Living with migraine can be challenging, not only for the person who experiences migraine, but for their loved ones too.
Husbands, wives, parents, and children may have to step into the role of caregiver, sometimes without truly understanding the condition. It’s easy to feel helpless as they watch the person they love live in disabling pain.
Those of us who have this kind of support often feel guilty about it. It isn’t fair to our family and friends — this isn’t the life they signed up for.
Here are a few things that our loved ones can do to help support us on this pain journey.
Understanding what migraine is makes all the difference in how you help your loved one. Many people don’t realize how severe the disease can be. Some people may consider migraine as “just a headache” that can be cured with aspirin. This misconception leads to stigma and lack of understanding, empathy, and awareness.
Through education we can lessen the stigma and stop blaming the person living with migraine.
The International Classification of Headache Disorders, 3rd Edition defines migraine as a recurrent headache disorder that causes episodes lasting from 4 to 72 hours long.
Common symptoms include the headache being on one side with a moderate to severe throbbing sensation, nausea, light and sound sensitivity, and pain aggravated by physical activity.

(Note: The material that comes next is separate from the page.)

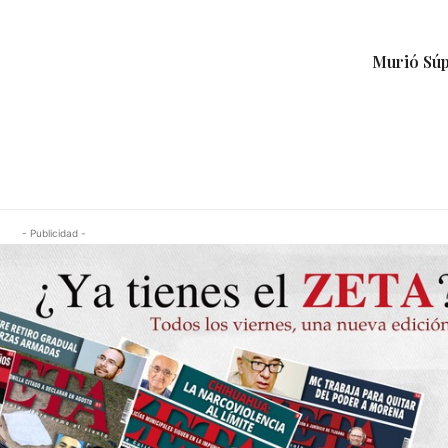
Murió Sú
- Publicidad -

Migraine doesn’t only impact the person living with it. It also impacts employment, families, and the economy. In one study, researchers found that 63 percent of people living with migraine are concerned about productivity and 45 percent are concerned about employment.
Plus, the social and economic consequences of migraine are a public health issue. Approximately $36 billion is spent annually on healthcare and lost productivity in the United States because of migraine. The cost of healthcare is 70 percent more for a family that has someone with migraine compared to families without one.
Yet, despite the devastating impact of migraine, it remains an undertreated and frequently undiagnosed disease.
There are many ways that you can help support your loved one with migraine:
If you can, attend doctor appointments with your loved one. You might have questions to ask that your loved one hasn’t considered. Write them down beforehand. If the appointment time is limited, email your questions to the doctor in advance.
Make these doctor appointments as productive as possible. Your loved one will appreciate you being an active participant in their healthcare.
Whether it’s their bedroom, family room, or office, we have that one room we go to during a migraine attack.
My bedroom has become my “cave.” I have room-darkening shades to help block out the sun. I also have a mini-fridge for my ginger ale and water, and to keep my ice packs cold. Lastly, I have a smart TV, so I can watch my favorite movies and shows anytime with the brightness dialed all the way down.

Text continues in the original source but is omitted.